E’ a Parigi che bisogna guardare perché la mobilitazione, sorprendente per ampiezza e qualità, preme sul ministro della giustizia Dominique Perben. Il governo è accusato senza mezzi termini di aver «rinnegato la parola della Francia», cioè di François Mitterrand che nell’85 formalizzò l’accoglienza agli ex della lotta armata italiana purché avessero «rotto con la macchina informale». Decine di librerie da Parigi a Lione ad Amiens, per solidarietà, espongono i libri di Battisti. All’appello aderiscono scrittori come Claude Masplède, già direttore del Dicionnaire des littératures policières, editori come François Guérif (Rivages), gente comune, lettori della «série noire» di Gallimard (che ha pubblicato due libri di Battisti) ed esponenti della sinistra: Verdi, Lega comunista rivoluzionaria ma anche il Pcf e al Ps. Le firme sono più di diecimila, Le Monde e Libération continuano a scriverne. A Parigi si organizzano proiezioni di film e incontri (dettagli su www.vialibre5.com, www.mauvaisgenres.com), in vista della manifestazione di mercoledì 3 marzo davanti al Palazzo di giustizia, dove la Corte d’appello deve pronunciarsi sull’istanza di scarcerazione presentata dagli avvocati Jean-Jacques De Felice e Irène Terrel.

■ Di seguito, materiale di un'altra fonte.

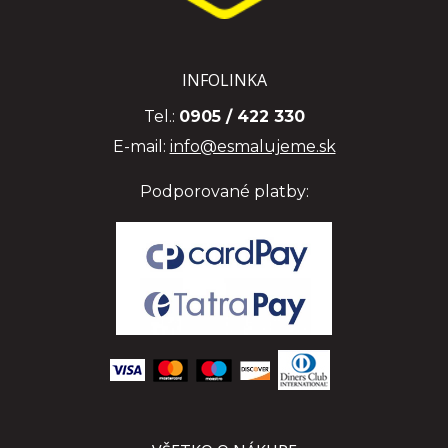
INFOLINKA
Tel.:
0905 / 422 330
E-mail:
info@esmalujeme.sk
Podporované platby:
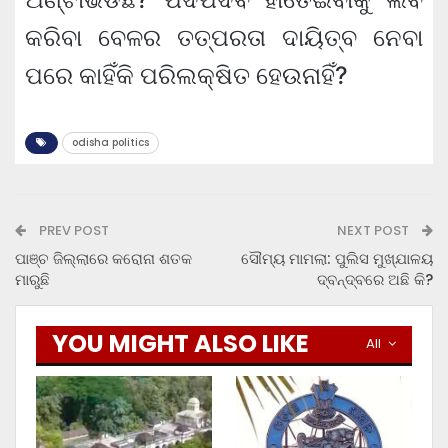
କରିବା ବେଳର ତତ୍ପରତା ଦାୟିତ୍ବ ନେବା
ପରେ କାହିଁକି ପରିଲକ୍ଷିତ ହେଉନାହିଁ?
odisha politics
PREV POST
NEXT POST
ପାଞ୍ଚ ଜିଲ୍ଲାରେ କରୋନା ଶତକ
ସୌମ୍ୟ ମାମଲା: ପୁଲିସ ମୁଖ୍ଯାଳୟ
ମାରୁଛି
ଦ୍ବନ୍ଦ୍ବରେ ଅଛି କି?
YOU MIGHT ALSO LIKE
All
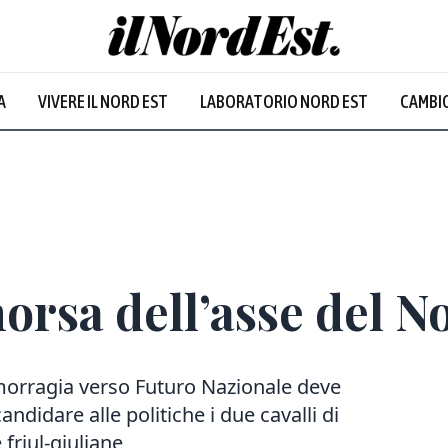
A
VIVERE IL NORD EST
LABORATORIO NORD EST
CAMBIO
morsa dell’asse del N
emorragia verso Futuro Nazionale deve
ndidare alle politiche i due cavalli di
 friul-giuliane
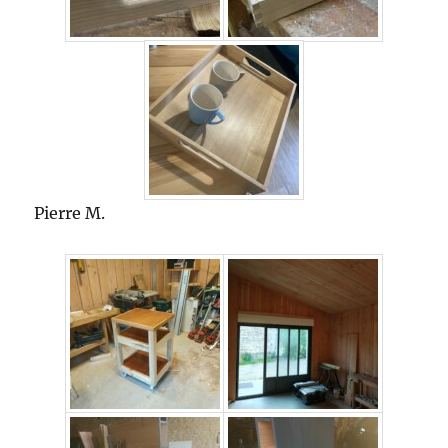
Pierre M.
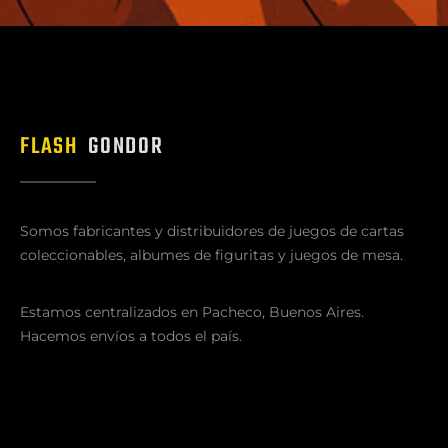
FLASH
GONDOR
Somos fabricantes y distribuidores de juegos de cartas
coleccionables, albumes de figuritas y juegos de mesa.
Estamos centralizados en Pacheco, Buenos Aires.
Hacemos envíos a todos el país.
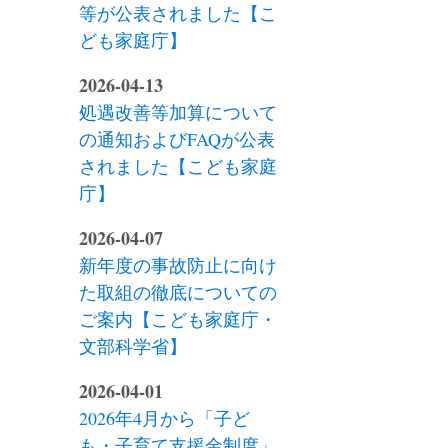
等が公表されました【こ
ども家庭庁】
2026-04-13
処遇改善等加算について
の通知およびFAQが公表
されました【こども家庭
庁】
2026-04-07
新年度の事故防止に向け
た取組の徹底についての
ご案内【こども家庭庁・
文部科学省】
2026-04-01
2026年4月から「子ど
も・子育て支援金制度」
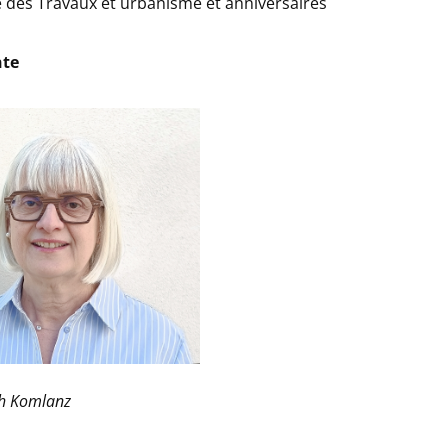
 des Travaux et urbanisme et anniversaires
nte
h Komlanz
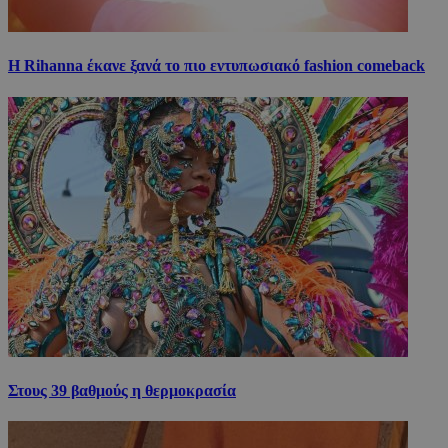
Η Rihanna έκανε ξανά το πιο εντυπωσιακό fashion comeback
Στους 39 βαθμούς η θερμοκρασία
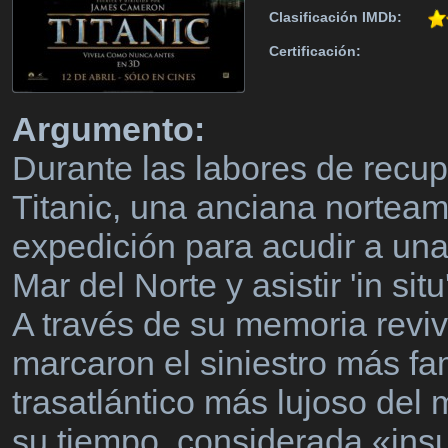
Clasificación IMDb:
Certificación:
Argumento:
Durante las labores de recup
Titanic, una anciana norteam
expedición para acudir a una 
Mar del Norte y asistir 'in si
A través de su memoria revi
marcaron el siniestro más fa
trasatlántico más lujoso del
su tiempo, considerada «ins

Più lungo e non scontato è l’iter dell’estradizione. Battisti nel `91 ottenne infatti dai giudici francesi il parere negativo che impediva al governo di consegnarlo all’Italia, perché era stato condannato in contumacia e da noi non avrebbe mai avuto un nuovo processo. Dunque il famoso accordo tra Castelli e Perben, riconosciuto poco dopo l’estradizione di Paolo Persichetti (ex Unione dei comunisti combattenti) nell’estate 2002, non è sufficiente: ci sono giudici anche a Parigi. Tant’è vero che Perben sembra in difficoltà, le sue ultime dichiarazioni fanno pensare a un notevole imbarazzo. Prima ha detto che l’Italia avrebbe cambiato i codici sulla questione della contumacia (nemmeno Castelli può averglielo raccontato…), poi ha raccontato che l’arresto di Battisti sarebbe stato stato casuale, legato cioè a una lite di vicinato (come a dire che la richiesta italiana di estradizione, già respinta, non avrebbe potuto giustificare la cattura).